Editorial

DDT may offer answer to West Nile's spread

So far this year, about 2,000 Americans have contracted West Nile virus, mostly from the bites of the common evening mosquito. Nearly 100 deaths due to West Nile virus have been confirmed in the United States. However, the total number of West Nile cases and deaths may be far greater. Many Americans who get West Nile recover quickly and are never tested for the virus. Some deaths resulting from the virus are attributed to other causes.

While public-health officials are concerned about the West Nile virus, they also must put the virus in perspective with other deadly illnesses and disease. One comparison that is being made these days as the West Nile death toll rises is with another mosquito-borne killer: malaria.

About 1,000 new cases of malaria are reported in the United States each year. Almost all of these cases are the result of travel to other parts of the world where malaria is endemic. In this country, treatment is generally successful unless other complications arise from the malaria parasite. In the United States, malaria-related deaths are rare.

That's not the case around the world, however. Each year, some 300 million to 500 million new cases of malaria are reported in countries where there is little prevention or treatment, and more than 1 million people die of malaria each year. In Africa, malaria is the No. 2 overall cause of death (HIV is No. 1 as of last year) and the No. 1 killer of children.

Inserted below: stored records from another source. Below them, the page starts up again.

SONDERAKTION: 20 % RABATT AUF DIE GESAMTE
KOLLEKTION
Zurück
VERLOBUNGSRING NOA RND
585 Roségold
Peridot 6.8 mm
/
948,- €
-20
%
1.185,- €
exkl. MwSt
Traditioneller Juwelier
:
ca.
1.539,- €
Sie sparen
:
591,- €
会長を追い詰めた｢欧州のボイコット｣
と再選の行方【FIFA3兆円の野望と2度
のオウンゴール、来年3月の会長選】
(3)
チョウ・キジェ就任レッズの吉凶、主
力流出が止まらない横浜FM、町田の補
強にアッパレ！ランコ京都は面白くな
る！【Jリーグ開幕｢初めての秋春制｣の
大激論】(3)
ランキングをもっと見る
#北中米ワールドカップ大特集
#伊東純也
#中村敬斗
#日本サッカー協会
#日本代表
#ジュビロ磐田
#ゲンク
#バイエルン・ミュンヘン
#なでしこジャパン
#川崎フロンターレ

By some estimates, malaria killed more people worldwide than any other disease prior to the introduction in 1939 of dicholorodiphenyltrichloroethane, better known as DDT. The effectiveness of DDT was widely hailed, but its use wasn't limited to disease-carrying insects. It also was commonly used as a general agricultural pesticide in the United States, leaving large concentrations of the chemical compound in fields and in surface water supplies. In the 1960s, DDT was blamed for the near extermination of several bird species, including the bald eagle, ospreys and brown pelicans.

After saving millions of lives around the world, the use of DDT was banned in the United States in 1972 because of environmental concerns.

As with many environmental issues, there are strong arguments to support that decision, but with the continuing scourge of malaria there also are arguments for allowing public-health officials to use DDT to save lives. And now, those arguments are being used as a way to eliminate the West Nile virus in the United States.

There is a point with every deadly illness at which human life outweighs certain other risks. Countries such as Ecuador, for example, have increased their use of DDT since the early 1990s to combat malaria. Ecuador has effectively reduced malaria within its borders -- the largest such reduction in the world.

DDT is the most affordable and most effective pesticide in dealing with mosquitoes. Properly used within the limited scope of eradicating the West Nile virus, DDT could put an end to the growing fear of the outdoors as more and more Americans contract the virus.

With the onset of winter weather, concerns about West Nile virus will soon abate, only to return next spring. In the meantime, the idea of using DDT should be carefully considered.